I nodded. “ It’s better to just sneeze.”
“You’re not making any sense. Do you need some allergy medicine?” He yawned. “ What does this have to do with the internet that I’ve been so graciously letting you steal?”
“I had an idea and I started writing, and I need internet access so I can keep going before it disappears and I? —”
“Go change,” Jack said as he took my laptop from me and dropped the clothes into my hands. “ I’ll put on a pot of coffee.”
I lifted an eyebrow. “ Just like that?”
Jack cocked his head toward the bathroom door. “ Go on.”
He had given me an old fire department t-shirt and a pair of sweatpants. The t-shirt was basically a tent, and the sweatpants had to be rolled over four times so they wouldn’t drag on the ground or fall off my hips. But they were warm, dry, and comfortable, and smelled just like him.
I tiptoed out to find Jack clearing off the kitchen table. He had set up my laptop beside a fresh cup of coffee, and was moving his mail and a basket of folded laundry.
“You didn’t have to do all that . . .” I said.
“You can sit at the table or on the couch or the recliner if you want. Whatever’s most comfortable,” Jack said. His muscles flexed and rippled as he picked up the laundry basket and tucked it under his arm.
“I promise I’ll be quiet,” I said as I bounced on my toes.
He cracked a smile. “ I’m a heavy sleeper. You won’t bother me.”
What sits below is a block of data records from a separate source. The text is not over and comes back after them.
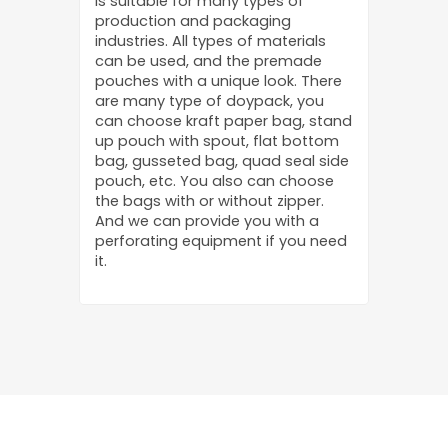
is suitable for many types of
production and packaging
industries. All types of materials
can be used, and the premade
pouches with a unique look. There
are many type of doypack, you
can choose kraft paper bag, stand
up pouch with spout, flat bottom
bag, gusseted bag, quad seal side
pouch, etc. You also can choose
the bags with or without zipper.
And we can provide you with a
perforating equipment if you need
it.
We went our separate ways, him slipping back into his bedroom as I settled into the kitchen chair.
I had just pulled up the document I started when Jack walked back into the room with something in his hands.
“One more thing,” he said as he came up behind me. Jack set a thick white notebook beside the mug of coffee. The edges were singed and seared. Char marks streaked the cover, but the pages inside were mostly untouched. “ I think you might need this.”
I gasped as I smoothed my fingers over the cover. “ You . . . saved my plotting notebook?”
Jack shrugged. “ Looked pretty important. I figured I’d keep it out of sight, out of mind if you weren’t ready to revisit writing again. And if you were, it was safe and sound waiting for you.”
I couldn’t help myself. I jumped out of the seat and kissed him square on the mouth. Jack’s momentary surprise quickly dispersed into a deep, soul-stealing kiss. His hands wandered around my waist, pulling me in as close as he could while he tipped his head to the side to deepen the connection. His tongue slid against mine, stroking and massaging. The taste of toothpaste and coffee was a potent combination. I pressed my body to his, seeking more, but it wasn’t enough. A torrent of gratitude and lust melded with the realization that he saw me. He understood me.
I broke first, desperate for cool oxygen while Jack held my hands against his bare chest.
“That was a hell of a ‘thank you,’ Roar ,” he murmured against my lips.
“You don’t know how much that means to me,” I said as we rested our foreheads together.
Jack squeezed my hands once before letting go. “ Get to work, Wander . I believe in you.”
“You going to bed?”
He nodded. “ Holler if you need anything.”